Cleveland Clinic receives $3.7 million grant from AHA for atrial fibrillation research

The American Heart Association (AHA) has awarded Cleveland Clinic a $3.7 million grant for atrial fibrillation research. The four-year, competitive award will support three synergistic projects aimed at improving outcomes for patients with atrial fibrillation (AFib), a common heart rhythm abnormality.

Cleveland Clinic was selected as one of six research institutions across the country to receive funding from AHA's new AFib Strategically Focused Research Network (SFRN). Led by Mina Chung, M.D., a multidisciplinary team will focus on questions in AFib care, seek new therapies, and test lifestyle change programs that show promise in preventing worsening AFib.

There are approximately 6 million people in the U.S. living with AFib, an irregular beat in the heart's upper chambers. That number is expected to rise to 12.1 million by 2030. When untreated, AFib doubles the risk of heart-related death and increases the chance of a stroke fivefold.

"Once it starts, AFib typically worsens over time, with episodes becoming longer and less likely to stop on their own," said Dr. Chung, director of Cleveland Clinic's Center of Excellence for Cardiovascular Translational Functional Genomics. "Despite intense effort, there are few effective and safe therapies for AFib. With this significant AHA support, we are focusing on developing novel strategies for preventing the disease and its progression. Our new center will use molecular data to find, choose and personalize targets for preventive therapies."

To be named the Sarah Ross Soter Center for AFib Research, the Cleveland Clinic site will focus on clinical and basic science projects designed to prevent AFib development and progression. A native of Columbus who lives in Palm Beach and suffers from AFib, Mrs. Soter selected the center and is funding it with a $5 million gift along with her husband, Bill. A portion of the gift will support collaborative grants across the network.

The Cleveland Clinic team will study the relationships between genes, aging and metabolism and use patient-specific cell models to find new therapies and ways to tailor them to individual patient needs.

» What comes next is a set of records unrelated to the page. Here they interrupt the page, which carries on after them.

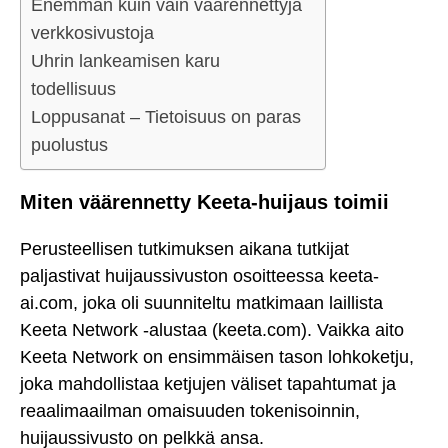
Enemmän kuin vain väärennettyjä
verkkosivustoja
Uhrin lankeamisen karu
todellisuus
Loppusanat – Tietoisuus on paras
puolustus
Miten väärennetty Keeta-huijaus toimii
Perusteellisen tutkimuksen aikana tutkijat
paljastivat huijaussivuston osoitteessa keeta-
ai.com, joka oli suunniteltu matkimaan laillista
Keeta Network -alustaa (keeta.com). Vaikka aito
Keeta Network on ensimmäisen tason lohkoketju,
joka mahdollistaa ketjujen väliset tapahtumat ja
reaalimaailman omaisuuden tokenisoinnin,
huijaussivusto on pelkkä ansa.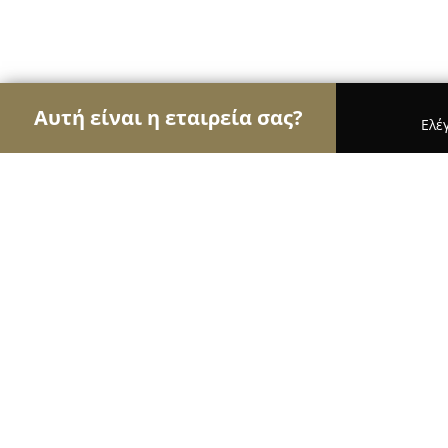
Αυτή είναι η εταιρεία σας?
Ελέ
Αετοί της ψυχαγωγίας
Μπαρ, Θέατρα, Καφετέρι
Dancelab | Κρυσταλία Γρηγόρη
8.6
(12)
Ξάνθη, Λεωφ. Στρατού 3Β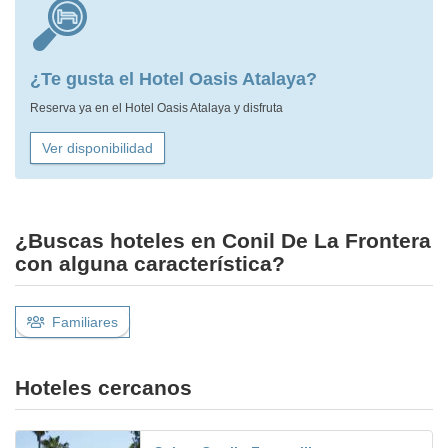
¿Te gusta el Hotel Oasis Atalaya?
Reserva ya en el Hotel Oasis Atalaya y disfruta
Ver disponibilidad
¿Buscas hoteles en Conil De La Frontera
con alguna característica?
Familiares
Hoteles cercanos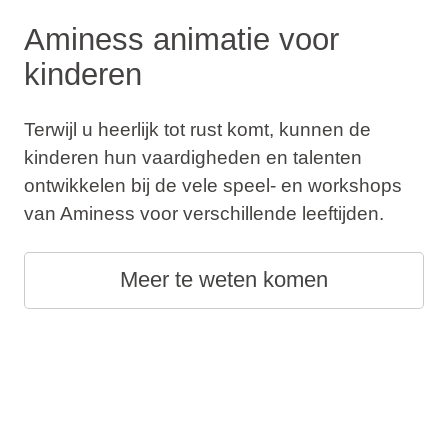
Aminess animatie voor
kinderen
Terwijl u heerlijk tot rust komt, kunnen de
kinderen hun vaardigheden en talenten
ontwikkelen bij de vele speel- en workshops
van Aminess voor verschillende leeftijden.
Meer te weten komen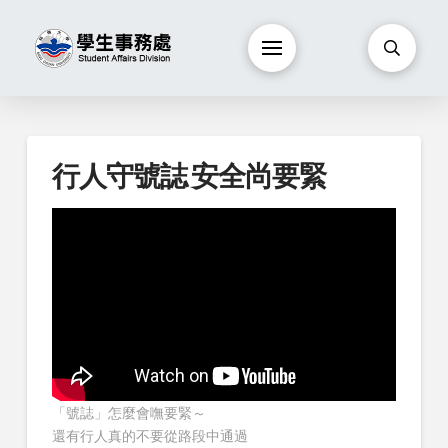
行人守號誌 安全尚要緊
「號誌」怎麼會嘸要緊～
還有行人真的不要從路段中通過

The team will also test programs that may empower patients to control their AFib with diet/nutrition and exercise, and a diabetes drug, metformin, that has shown promise in delaying the condition. The projects include:

  • Gene-Aging-Metabolism Interaction in AF Pathogenesis," led by Jonathan Smith, Ph.D., will build on the team's previous AFib genomics research to identify new molecular pathways that can be targeted with drugs. They will explore how aging and metabolism along with certain identified genes may work together to cause the condition.
  • "Targeting Risk Interventions and Metformin for AF," led by Dr. Chung, is a new clinical trial to test the effectiveness of two therapies to reduce AFib progression. The team will enroll 270 participants with pacemakers and implantable cardioverter-defibrillator devices to compare lifestyle modifications with and without metformin. The research is based on earlier studies suggesting weight loss and exercise, as well as metformin, are associated with reduced AFib risk. The study will include collaborators in cardiac electrophysiology and pacing, preventive cardiology, endocrinology and sleep medicine.
  • "Multi-omic analyses of atrial metabolism, electrophysiology and AF progression" is a translational population health project led by David Van Wagoner, Ph.D. with key collaborator John Barnard, Ph.D. In an effort to develop personalized treatments, the researchers will characterize AFib subtypes and identify biological signatures of disease progression to better understand patient-specific responses to various therapies.

The team, which includes specialists from Cleveland Clinic Lerner Research Institute and the Miller Heart & Vascular Institute, has been working collaboratively for nearly 20 years. They have published more than 40 major papers together, making significant contributions to the field of AFib mechanisms and cardiac genomics. Smith is chair of Molecular Medicine at Lerner Research Institute and Van Wagoner is a staff member in Molecular Cardiology at the Lerner Research Institute. Barnard is head of Biostatistics, Genetic Epidemiology and Bioinformatics in the Department of Quantitative Health Sciences in the Lerner Research Institute.

"We are so pleased that the AHA selected us to participate in this research consortium to take our work from the lab back to the patients' bedside to prevent the worsening of this disease," said Dr. Chung. "New therapies for AFib are critical and we are hopeful this award will have an extraordinary impact by leading to improved, personalized therapies for patients with this debilitating condition."

In its entirety, the AHA's more than $28 million AFib Strategically Focused Research Network will enhance the understanding of the causes, biology, pathophysiology and epidemiology of AFib to improve patient outcomes.